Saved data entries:
================================
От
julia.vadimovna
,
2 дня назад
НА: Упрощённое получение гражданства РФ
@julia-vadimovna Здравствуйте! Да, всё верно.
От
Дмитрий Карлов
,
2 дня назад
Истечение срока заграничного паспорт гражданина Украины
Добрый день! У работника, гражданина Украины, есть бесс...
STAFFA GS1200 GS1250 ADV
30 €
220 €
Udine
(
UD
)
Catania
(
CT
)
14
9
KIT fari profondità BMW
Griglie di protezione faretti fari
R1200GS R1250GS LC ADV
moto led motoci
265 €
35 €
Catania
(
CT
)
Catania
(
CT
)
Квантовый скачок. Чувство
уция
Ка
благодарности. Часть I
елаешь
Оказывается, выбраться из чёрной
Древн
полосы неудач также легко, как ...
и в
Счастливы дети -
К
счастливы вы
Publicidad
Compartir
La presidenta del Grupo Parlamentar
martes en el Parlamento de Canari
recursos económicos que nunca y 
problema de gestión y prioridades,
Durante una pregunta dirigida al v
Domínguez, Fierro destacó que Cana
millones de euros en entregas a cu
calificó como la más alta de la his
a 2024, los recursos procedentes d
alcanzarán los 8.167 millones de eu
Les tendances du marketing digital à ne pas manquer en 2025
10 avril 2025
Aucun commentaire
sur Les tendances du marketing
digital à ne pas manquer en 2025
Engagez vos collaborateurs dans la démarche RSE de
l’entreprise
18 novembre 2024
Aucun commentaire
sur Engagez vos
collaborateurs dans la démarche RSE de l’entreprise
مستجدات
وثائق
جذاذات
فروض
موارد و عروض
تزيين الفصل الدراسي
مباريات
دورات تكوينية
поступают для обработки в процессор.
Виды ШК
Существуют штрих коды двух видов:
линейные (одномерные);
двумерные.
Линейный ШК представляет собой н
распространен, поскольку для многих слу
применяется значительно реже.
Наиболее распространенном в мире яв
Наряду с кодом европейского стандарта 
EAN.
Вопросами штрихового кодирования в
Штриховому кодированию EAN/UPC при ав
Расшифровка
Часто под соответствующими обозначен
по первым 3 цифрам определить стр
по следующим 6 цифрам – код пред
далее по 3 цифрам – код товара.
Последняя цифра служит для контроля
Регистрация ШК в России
================================
WORK REQUIRED: The required answer is every line of the data, duplicated exactly.

ANSWER TO THIS PROBLEM:
От
julia.vadimovna
,
2 дня назад
НА: Упрощённое получение гражданства РФ
@julia-vadimovna Здравствуйте! Да, всё верно.
От
Дмитрий Карлов
,
2 дня назад
Истечение срока заграничного паспорт гражданина Украины
Добрый день! У работника, гражданина Украины, есть бесс...
STAFFA GS1200 GS1250 ADV
30 €
220 €
Udine
(
UD
)
Catania
(
CT
)
14
9
KIT fari profondità BMW
Griglie di protezione faretti fari
R1200GS R1250GS LC ADV
moto led motoci
265 €
35 €
Catania
(
CT
)
Catania
(
CT
)
Квантовый скачок. Чувство
уция
Ка
благодарности. Часть I
елаешь
Оказывается, выбраться из чёрной
Древн
полосы неудач также легко, как ...
и в
Счастливы дети -
К
счастливы вы
Publicidad
Compartir
La presidenta del Grupo Parlamentar
martes en el Parlamento de Canari
recursos económicos que nunca y 
problema de gestión y prioridades,
Durante una pregunta dirigida al v
Domínguez, Fierro destacó que Cana
millones de euros en entregas a cu
calificó como la más alta de la his
a 2024, los recursos procedentes d
alcanzarán los 8.167 millones de eu
Les tendances du marketing digital à ne pas manquer en 2025
10 avril 2025
Aucun commentaire
sur Les tendances du marketing
digital à ne pas manquer en 2025
Engagez vos collaborateurs dans la démarche RSE de
l’entreprise
18 novembre 2024
Aucun commentaire
sur Engagez vos
collaborateurs dans la démarche RSE de l’entreprise
مستجدات
وثائق
جذاذات
فروض
موارد و عروض
تزيين الفصل الدراسي
مباريات
دورات تكوينية
поступают для обработки в процессор.
Виды ШК
Существуют штрих коды двух видов:
линейные (одномерные);
двумерные.
Линейный ШК представляет собой н
распространен, поскольку для многих слу
применяется значительно реже.
Наиболее распространенном в мире яв
Наряду с кодом европейского стандарта 
EAN.
Вопросами штрихового кодирования в
Штриховому кодированию EAN/UPC при ав
Расшифровка
Часто под соответствующими обозначен
по первым 3 цифрам определить стр
по следующим 6 цифрам – код пред
далее по 3 цифрам – код товара.
Последняя цифра служит для контроля
Регистрация ШК в России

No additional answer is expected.